The dried liver treats are the one thing that dont upset of puppy's stomach.

Actually yesterday I had to get her to throw up a bunch of cat litter (peroxide) and then gave her some liver treats throughout the day till it was dinner time (shes fine - just ate a larger amount of cat litter then we were comfortable with)

It could also be the puppy's food. What are you feeding? Was it the same as the breeder was?


----------



## Sweet Girl (Jun 10, 2010)

Freeze-dried liver went RIGHT through Shala as a puppy - and what came out was pretty nasty! She has not had freeze-dried liver since.


----------



## msaly (Jan 1, 2016)

Does she chew bully sticks? We recently gave our dog the long braided bully sticks for the first time and she started having diarrhea a day later (took us a week to put 2 and 2 together). we couldn't figure out why and even rice wasn't helping her. After a week of diarrhea we were going to take her in to be tested (even though she had clear stool results 2.5 weeks earlier before her spay) but that night we noticed it was starting to firm up. We realized the bully stick was gone for almost a day. we didn't give her anymore and she's been fine since!


----------



## macdougallph1 (Oct 13, 2013)

Oh boy...the freeze dried liver set my little guy off into a bad bout of diarrhea. Even one treat sets him off.


----------



## wanders005 (Aug 19, 2015)

We just figured out our puppy had an issue with freeze dried treats last night. We were at his training class and the trainer gave him some since he had more interest in the freeze dried treats then the ones we had brought.

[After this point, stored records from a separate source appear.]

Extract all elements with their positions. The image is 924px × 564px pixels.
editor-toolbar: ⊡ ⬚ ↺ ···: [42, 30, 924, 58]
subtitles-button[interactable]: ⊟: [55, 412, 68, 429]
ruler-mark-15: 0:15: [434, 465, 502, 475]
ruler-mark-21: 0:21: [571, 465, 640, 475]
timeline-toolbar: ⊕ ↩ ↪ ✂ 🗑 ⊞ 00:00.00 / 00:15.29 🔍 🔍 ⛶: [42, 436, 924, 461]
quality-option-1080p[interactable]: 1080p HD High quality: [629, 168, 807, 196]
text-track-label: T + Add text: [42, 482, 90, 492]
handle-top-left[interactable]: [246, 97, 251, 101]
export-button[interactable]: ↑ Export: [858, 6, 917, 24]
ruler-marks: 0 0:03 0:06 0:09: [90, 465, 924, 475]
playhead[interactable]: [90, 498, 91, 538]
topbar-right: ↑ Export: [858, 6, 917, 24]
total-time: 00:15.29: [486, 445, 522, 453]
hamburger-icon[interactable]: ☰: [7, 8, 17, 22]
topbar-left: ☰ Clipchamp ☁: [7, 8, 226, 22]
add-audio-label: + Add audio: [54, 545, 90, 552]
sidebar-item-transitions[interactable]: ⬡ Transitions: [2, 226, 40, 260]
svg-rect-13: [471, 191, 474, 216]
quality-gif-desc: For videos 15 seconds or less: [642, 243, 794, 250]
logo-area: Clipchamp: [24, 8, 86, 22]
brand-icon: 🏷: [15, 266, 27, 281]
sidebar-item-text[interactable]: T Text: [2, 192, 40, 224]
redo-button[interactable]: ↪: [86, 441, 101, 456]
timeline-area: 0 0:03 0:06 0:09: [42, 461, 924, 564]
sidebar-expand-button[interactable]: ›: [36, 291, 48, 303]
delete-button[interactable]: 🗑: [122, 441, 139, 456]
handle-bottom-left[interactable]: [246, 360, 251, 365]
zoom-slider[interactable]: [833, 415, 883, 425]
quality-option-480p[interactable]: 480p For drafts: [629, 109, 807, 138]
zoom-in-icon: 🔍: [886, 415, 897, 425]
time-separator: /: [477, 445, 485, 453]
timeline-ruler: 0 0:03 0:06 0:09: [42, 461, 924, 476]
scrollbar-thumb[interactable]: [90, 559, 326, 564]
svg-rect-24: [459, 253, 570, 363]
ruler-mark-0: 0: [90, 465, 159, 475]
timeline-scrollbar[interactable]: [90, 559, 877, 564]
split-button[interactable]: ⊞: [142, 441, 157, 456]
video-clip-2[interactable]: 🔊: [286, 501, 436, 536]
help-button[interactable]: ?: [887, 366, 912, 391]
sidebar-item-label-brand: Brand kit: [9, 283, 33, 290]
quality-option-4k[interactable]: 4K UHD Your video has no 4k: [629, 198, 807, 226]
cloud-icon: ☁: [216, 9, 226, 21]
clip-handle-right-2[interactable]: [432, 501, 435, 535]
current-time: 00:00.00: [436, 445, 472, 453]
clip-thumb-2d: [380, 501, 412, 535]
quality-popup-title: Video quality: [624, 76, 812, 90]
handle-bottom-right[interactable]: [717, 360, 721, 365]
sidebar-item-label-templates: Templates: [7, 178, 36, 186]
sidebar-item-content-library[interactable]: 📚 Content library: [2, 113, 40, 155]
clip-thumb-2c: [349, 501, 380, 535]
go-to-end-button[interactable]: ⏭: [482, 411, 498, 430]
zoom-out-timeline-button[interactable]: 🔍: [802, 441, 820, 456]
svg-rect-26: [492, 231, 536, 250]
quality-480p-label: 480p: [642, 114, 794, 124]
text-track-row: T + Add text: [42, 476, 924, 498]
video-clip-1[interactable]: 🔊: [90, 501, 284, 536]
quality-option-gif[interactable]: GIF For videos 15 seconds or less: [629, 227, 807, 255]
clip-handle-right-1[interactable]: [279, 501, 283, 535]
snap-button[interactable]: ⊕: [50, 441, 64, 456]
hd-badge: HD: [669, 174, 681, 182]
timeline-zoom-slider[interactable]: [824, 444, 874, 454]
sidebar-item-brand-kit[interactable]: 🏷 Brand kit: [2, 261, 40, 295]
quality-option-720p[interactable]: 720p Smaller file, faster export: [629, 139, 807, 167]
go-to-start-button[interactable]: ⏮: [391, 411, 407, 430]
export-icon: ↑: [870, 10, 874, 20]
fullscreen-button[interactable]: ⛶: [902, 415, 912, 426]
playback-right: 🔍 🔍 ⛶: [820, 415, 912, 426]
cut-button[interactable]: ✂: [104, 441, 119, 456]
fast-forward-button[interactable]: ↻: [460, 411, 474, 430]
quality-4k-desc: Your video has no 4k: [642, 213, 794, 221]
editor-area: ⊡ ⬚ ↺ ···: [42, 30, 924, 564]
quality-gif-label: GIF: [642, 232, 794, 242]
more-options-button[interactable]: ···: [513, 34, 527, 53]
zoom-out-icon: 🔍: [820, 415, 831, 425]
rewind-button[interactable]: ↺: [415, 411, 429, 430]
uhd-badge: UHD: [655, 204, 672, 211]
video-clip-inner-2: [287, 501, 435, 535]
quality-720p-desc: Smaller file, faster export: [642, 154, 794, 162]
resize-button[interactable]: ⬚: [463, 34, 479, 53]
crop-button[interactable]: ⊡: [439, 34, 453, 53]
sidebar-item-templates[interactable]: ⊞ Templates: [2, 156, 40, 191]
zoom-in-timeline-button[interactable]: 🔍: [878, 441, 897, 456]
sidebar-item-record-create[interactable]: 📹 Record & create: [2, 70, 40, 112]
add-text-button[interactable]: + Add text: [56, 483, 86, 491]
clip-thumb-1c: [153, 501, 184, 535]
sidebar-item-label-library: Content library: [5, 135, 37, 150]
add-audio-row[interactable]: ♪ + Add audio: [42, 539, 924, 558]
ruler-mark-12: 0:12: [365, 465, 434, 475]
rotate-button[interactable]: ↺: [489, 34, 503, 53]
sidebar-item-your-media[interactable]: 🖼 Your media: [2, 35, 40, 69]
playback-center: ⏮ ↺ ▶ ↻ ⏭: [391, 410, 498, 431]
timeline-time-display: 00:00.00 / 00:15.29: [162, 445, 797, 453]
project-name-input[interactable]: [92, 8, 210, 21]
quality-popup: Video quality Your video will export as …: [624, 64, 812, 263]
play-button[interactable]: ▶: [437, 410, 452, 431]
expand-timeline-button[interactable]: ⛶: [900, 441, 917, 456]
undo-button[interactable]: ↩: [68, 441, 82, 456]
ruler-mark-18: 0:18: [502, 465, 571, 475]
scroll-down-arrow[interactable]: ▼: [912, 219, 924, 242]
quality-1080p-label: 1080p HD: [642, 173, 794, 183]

Our puppy is 14 weeks old and has NEVER had an accident in his crate, but last night he did and had loose stools all morning. We think it is from the freeze dried treats.

We typically use Zukes and have not had an interest with hose. He likes salmon and duck the most.


----------



## rachelprogress (Nov 4, 2015)

I thought I had found Murphy's holy grail treat. He was doing well on the freeze dried liver, then he loved the liver so much we also integrated soft liver training treats. I think too much liver is too rich. His stools got runny and mucus-y (negative stool test for everything including Giardia) and I didn't change a THING other than treats. He tolerated bully sticks (and loves them!) just fine. 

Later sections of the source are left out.